第二話「また奪われる日々」


 それから何時間経ったか分からないけど気付けば家の中は静かになっていた。心を落ち着けたくてリビングに行くと両親と一緒に上の兄の広樹も帰って来ていた。


「広樹兄さん……帰って、たんだ」


「ああ、さっき戻った。父さん達と玄関で会ったんだ」


 両親は共働きで父は企業の代表取締役つまり社長で母も同じ会社の研究所で働いているから二人とも帰りは遅い。むしろ今日は早いくらいだ。それより問題は兄だ。こんな時間まで何をしていたんだろう。


「ふぅ、飯はいい。俺は寝る」


「ええ、あなた、お休みなさい。私も寝るわ。二人とも勝手にご飯は食べてね」


 それだけ言うと二人は寝室に引き上げて行った。いつもの光景だ。そして僕は兄と二人だけになった。

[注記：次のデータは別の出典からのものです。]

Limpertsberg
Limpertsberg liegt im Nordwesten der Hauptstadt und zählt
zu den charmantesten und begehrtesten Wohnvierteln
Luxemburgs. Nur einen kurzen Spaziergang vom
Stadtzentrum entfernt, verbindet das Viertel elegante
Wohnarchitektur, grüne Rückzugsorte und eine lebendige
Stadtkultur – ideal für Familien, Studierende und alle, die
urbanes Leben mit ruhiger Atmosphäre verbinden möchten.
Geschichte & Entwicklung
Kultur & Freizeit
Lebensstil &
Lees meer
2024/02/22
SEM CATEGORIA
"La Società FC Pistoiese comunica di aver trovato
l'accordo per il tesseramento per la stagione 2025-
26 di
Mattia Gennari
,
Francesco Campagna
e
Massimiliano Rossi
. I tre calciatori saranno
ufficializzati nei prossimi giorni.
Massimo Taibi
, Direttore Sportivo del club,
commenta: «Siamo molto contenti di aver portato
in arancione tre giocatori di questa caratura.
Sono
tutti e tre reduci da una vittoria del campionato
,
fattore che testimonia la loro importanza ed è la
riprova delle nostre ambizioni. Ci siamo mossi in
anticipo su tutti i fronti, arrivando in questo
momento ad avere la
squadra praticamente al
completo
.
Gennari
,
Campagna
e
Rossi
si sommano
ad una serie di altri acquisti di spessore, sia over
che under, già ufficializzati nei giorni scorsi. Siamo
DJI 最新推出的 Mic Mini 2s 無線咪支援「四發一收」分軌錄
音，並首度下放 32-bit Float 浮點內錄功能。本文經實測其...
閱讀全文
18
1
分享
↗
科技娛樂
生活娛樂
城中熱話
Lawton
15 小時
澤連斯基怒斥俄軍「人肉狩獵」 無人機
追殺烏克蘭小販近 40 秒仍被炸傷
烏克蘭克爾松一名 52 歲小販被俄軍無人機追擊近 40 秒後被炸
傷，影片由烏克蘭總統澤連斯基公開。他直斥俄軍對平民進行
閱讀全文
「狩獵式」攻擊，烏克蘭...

「あの、兄さん今日は――――「芽理愛めりあを家まで送って来た」


「えっ?」


「お前が急に眠って起きないから俺が送った、むしろ感謝しろ」


 だが変だ。家に帰って来たばかりなのにシャンプーの香りがするし夕方に勉強を教えてもらった時と服装も違うから嫌な予感しかしなかった。


「う、うん……でも、こんな時間まで」

(呼び捨て……夕方までは苗字だったのに)


「送った後にドライブして来ただけだ、ああ、それだけだ」

(意外と身持ちが固くて隙が無かった……面倒な女を好きになりやがって無能が)


 だが兄さんはニヤニヤしていた。その顔は小さい頃から僕をからかったりイジメをする時と同じ顔で僕は嫌な予感に震えるしかなかった。だが、そんな僕に追い打ちをかけるようにピロンと電子音が鳴った。


「ほら安心しろ芽理愛は今から寝るってさ」


「え? 連絡先……交換したの?」


 スマホには僕も先週教えてもらったIDとアイコンが載っていた。そこで僕は確信した。二人は恐らくもう……。

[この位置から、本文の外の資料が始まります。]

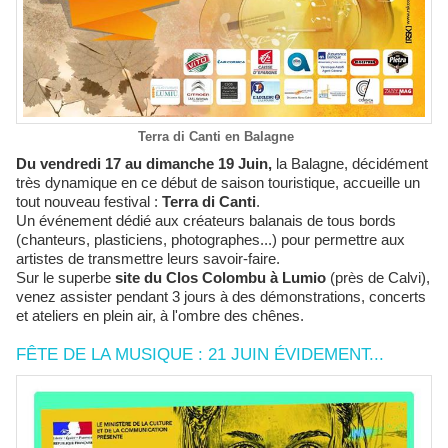
Terra di Canti en Balagne
Du vendredi 17 au dimanche 19 Juin,
la Balagne, décidément
très dynamique en ce début de saison touristique, accueille un
tout nouveau festival :
Terra di Canti
.
Un événement dédié aux créateurs balanais de tous bords
(chanteurs, plasticiens, photographes...) pour permettre aux
artistes de transmettre leurs savoir-faire.
Sur le superbe
site du Clos Colombu à Lumio
(près de Calvi),
venez assister pendant 3 jours à des démonstrations, concerts
et ateliers en plein air, à l'ombre des chênes.
FÊTE DE LA MUSIQUE : 21 JUIN ÉVIDEMENT...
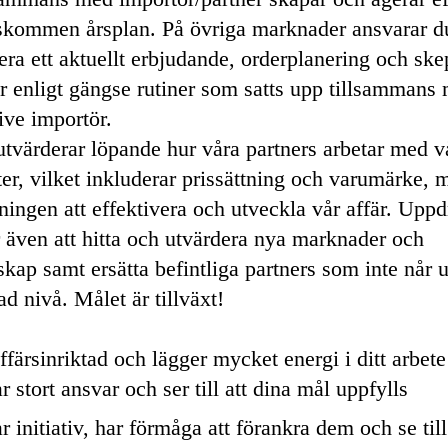
kommen årsplan. På övriga marknader ansvarar du
era ett aktuellt erbjudande, orderplanering och sk
r enligt gängse rutiner som satts upp tillsammans
ive importör.
tvärderar löpande hur våra partners arbetar med v
er, vilket inkluderar prissättning och varumärke, 
ningen att effektivera och utveckla vår affär. Uppd
 även att hitta och utvärdera nya marknader och
skap samt ersätta befintliga partners som inte når u
ad nivå. Målet är tillväxt!
ffärsinriktad och lägger mycket energi i ditt arbete
r stort ansvar och ser till att dina mål uppfylls
r initiativ, har förmåga att förankra dem och se till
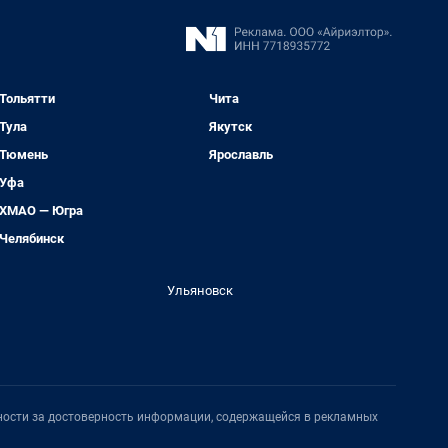
Тольятти
Чита
Тула
Якутск
Тюмень
Ярославль
Уфа
ХМАО — Югра
Челябинск
Ульяновск
нности за достоверность информации, содержащейся в рекламных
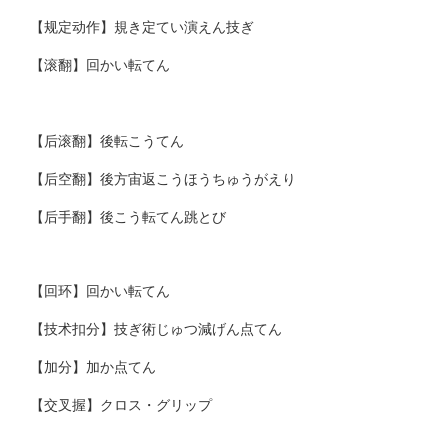
【规定动作】規き定てい演えん技ぎ
【滚翻】回かい転てん
【后滚翻】後転こうてん
【后空翻】後方宙返こうほうちゅうがえり
【后手翻】後こう転てん跳とび
【回环】回かい転てん
【技术扣分】技ぎ術じゅつ減げん点てん
【加分】加か点てん
【交叉握】クロス・グリップ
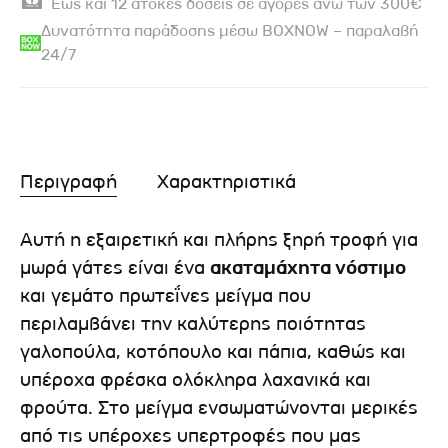
Έως και 12 άτοκες δόσεις σε αγορές άνω των 300€
Δυνατότητα παράδοσης μέσω BOXNOW – παραλαβή
24/7
Περιγραφή
Χαρακτηριστικά
Αυτή η εξαιρετική και πλήρης ξηρή τροφή για
μωρά γάτες είναι ένα
ακαταμάχητα νόστιμο
και γεμάτο πρωτεΐνες μείγμα που
περιλαμβάνει την καλύτερης ποιότητας
γαλοπούλα, κοτόπουλο και πάπια, καθώς και
υπέροχα φρέσκα ολόκληρα λαχανικά και
φρούτα. Στο μείγμα ενσωματώνονται μερικές
από τις υπέροχες υπερτροφές που μας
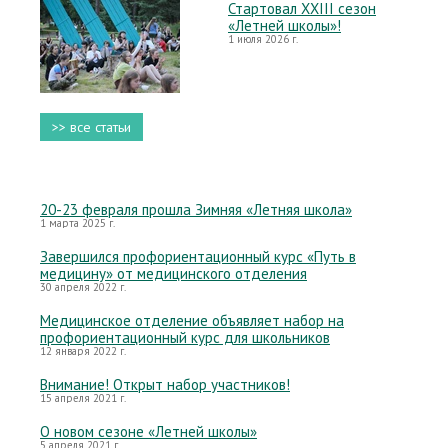
Стартовал XXIII сезон
«Летней школы»!
1 июля 2026 г.
>> все статьи
20-23 февраля прошла Зимняя «Летняя школа»
1 марта 2025 г.
Завершился профориентационный курс «Путь в
медицину» от медицинского отделения
30 апреля 2022 г.
Медицинское отделение объявляет набор на
профориентационный курс для школьников
12 января 2022 г.
Внимание! Открыт набор участников!
15 апреля 2021 г.
О новом сезоне «Летней школы»
5 апреля 2021 г.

「ああ、交換しようって向こうから……悪い。俺も今日は疲れたから寝るよ……じゃあな、くっくっくっ……」


 あくびを嚙み殺しながら一瞬だけ僕の方を見るとニヤリ広樹兄さんは笑った。勝利を確信したような笑顔を浮かべて僕を嘲笑っていた。




「ねえ悠斗くん。今日も広樹さんと一緒に勉強しよ!!」


「えっ、また……僕の家?」


 翌日の紅林さんの第一声がこれだった。顔を見れば分かる恋する女の顔だ。また僕は好きな人を、いや今回は好きになれそうな人を取られるんだと実感していた。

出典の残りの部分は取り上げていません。